Title: Architecting for Resilience at Scale
Speaker: Sudhanva Gurumurthi, Principal Member of the Technical Staff | AMD RAS Architecture
Date:Friday, February 5, 2021
Time: 1:00 - 2:00 pm
Location: Zoom Meeting
Reliability is a fundamental abstraction that underlies computer architecture and systems design. While technology-scaling has enabled the ability to build ever more powerful computers, such scaling has also made it more challenging to maintain this abstraction, especially at scale in a data center. This talk will first explain this problem and motivate the need for reliable and resilient hardware design. The talk will then present three areas of research and advanced development by AMD on this topic. First, the talk will present data and insights from production systems in data centers collected over a multi-year timescale to demonstrate the nature of faults observed in the field. This data spans several generations of DRAM, as well as SRAM. Second, the talk will discuss tools and techniques to model the potential impact of faults during the early stages of design of a processor and to evaluate resilience at the software-level. Finally, the talk will present a low-cost approach to providing resilience to GPUs through compiler-managed redundant multi-threading and discuss our experience from prototyping this technique.

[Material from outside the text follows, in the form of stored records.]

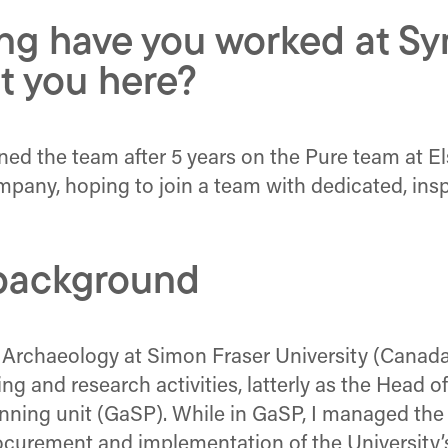
ng have you worked at Sy
t you here?
oined the team after 5 years on the Pure team at 
company, hoping to join a team with dedicated, i
r background
 Archaeology at Simon Fraser University (Canada)
ng and research activities, latterly as the Head 
anning unit (GaSP). While in GaSP, I managed th
curement and implementation of the University’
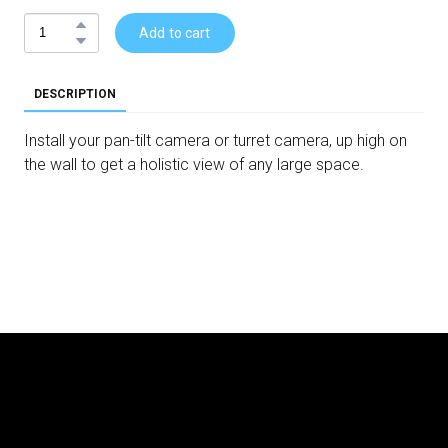
Add to cart
DESCRIPTION
Install your pan-tilt camera or turret camera, up high on
the wall to get a holistic view of any large space.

Bio: Sudhanva Gurumurthi is a Principal Member of the Technical Staff at AMD, where he leads advanced development in Reliability, Availability, and Serviceability (RAS). His responsibilities include leading the pathfinding of new RAS features and its technology transfer into the company roadmap, leading the RAS definition of new technologies in industry consortiums, and providing guidance on RAS for emerging technologies and use cases being explored by R&D groups in AMD. He used to be an Associate Professor with tenure in the Computer Science Department at the University of Virginia. Sudhanva is a recipient of the NSF CAREER Award, a Google Focused Research Award, two Google Faculty Research Awards, and several other NSF and industry awards. He received his PhD in Computer Science and Engineering from Penn State in 2005. He is a Senior Member of the IEEE and the ACM.